Любовь витает в воздухе. Больше всего она воплощается в парочке, которая сидит на полускрытой от посторонних глаз скамеечке. Молодой человек увлеченно шарит под моим розовым топиком, а я запрокинула голову назад и подставляю нежную шейку жарким поцелуям. Мои чуть тронутые загаром руки поглаживают мускулистую спину парня.
– Дима, не надо, увидят же, – срывается с моих губ, когда я в очередной раз отодвигаю настойчивую руку от коленок.
Димка не сдается (любовь же витает в воздухе) и время от времени вытаскивает руку из-под розовой ткани топика, чтобы вновь попытаться запустить под черную ткань юбки. Опыт ему подсказывает, что рано или поздно, но мне надоест отталкивать ищущие пальцы.

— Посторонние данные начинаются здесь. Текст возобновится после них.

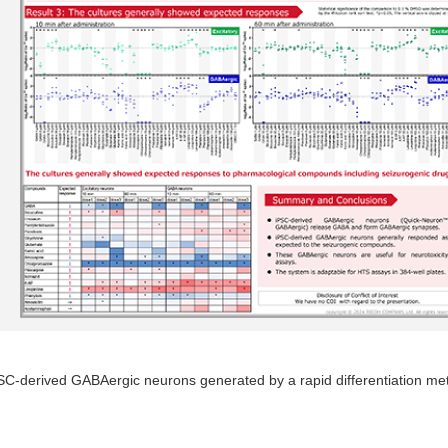
with iPSC-derived GABAergic neurons generated by a rapid differ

Надо быть настойчивей. Не отступать и не сдаваться! Щупать и целовать!
– Постыдились бы! Посреди бела дня таким развратом заниматься, – слышится за нашими спинами пронзительный женский голос.

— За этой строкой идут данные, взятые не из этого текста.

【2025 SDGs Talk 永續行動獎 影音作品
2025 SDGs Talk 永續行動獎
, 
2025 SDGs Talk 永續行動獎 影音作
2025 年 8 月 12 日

– Стыдно, мать, очень стыдно, – не оборачивается Димка. – Но знала бы ты – как сладко-о-о.
Я чуть приподнимаю ресницы и сквозь тонкую щель поглядываю на возмущенную пару. Благообразная матрона, из тех, кого боятся обвешивать на рынке даже бесстрашные армяне, и сухонький мужичок, из тех, кто трется возле метро и сшибает мелочь «на проезд». Сейчас лицо дамы краснеет запрещающим сигналом светофора, и она набирает в мощную грудь воздух, чтобы разразиться гневной тирадой. Надо что-то предпринимать.
– Тетенька, вы не ругайтесь. Хотите, мы поменяемся с вами местами. Вы постоите с Димочкой, а ваш муж займет его место, – я демонстрирую, что будет, если вовремя посещать стоматолога и отбеливать зубы.

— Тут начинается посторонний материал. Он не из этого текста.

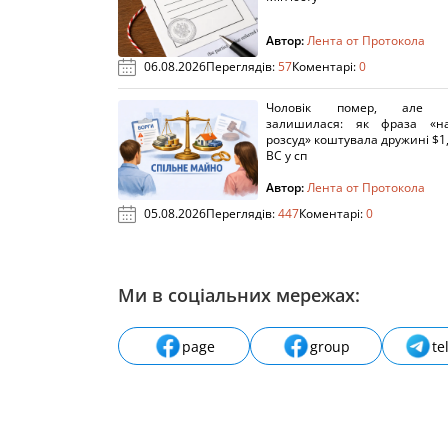
Автор:
Лента от Протокола
06.08.2026
Переглядів:
57
Коментарі:
0
Чоловік помер, але п
залишилася: як фраза «н
розсуд» коштувала дружині $1,
ВС у сп
Автор:
Лента от Протокола
05.08.2026
Переглядів:
447
Коментарі:
0
Ми в соціальних мережах:
page
group
te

– Да я… Да ты… – воздух мешает даме правильно сформулировать мысли.
Могучую грудь распирает, ещё чуть-чуть и произойдет взрыв. Чтобы этого не случилось, она выпускает воздух прочь. Он выходит с таким громким рычанием-курлыканием, что голубь недоуменно оглядывается – кто ещё претендует на его даму сердца?
– Жозефина, а что? Девчонка дело говорит – пусть парнишка постоит, ноги разомнет. Они у него затекли, наверное, – тонким голоском соглашается спутник матроны.
– Карл, ты что? Неужели ты хочешь на место этого нахального сопляка? Чего ты так радостно киваешь, Карл? – последнее предложение женщина говорит замогильным голосом.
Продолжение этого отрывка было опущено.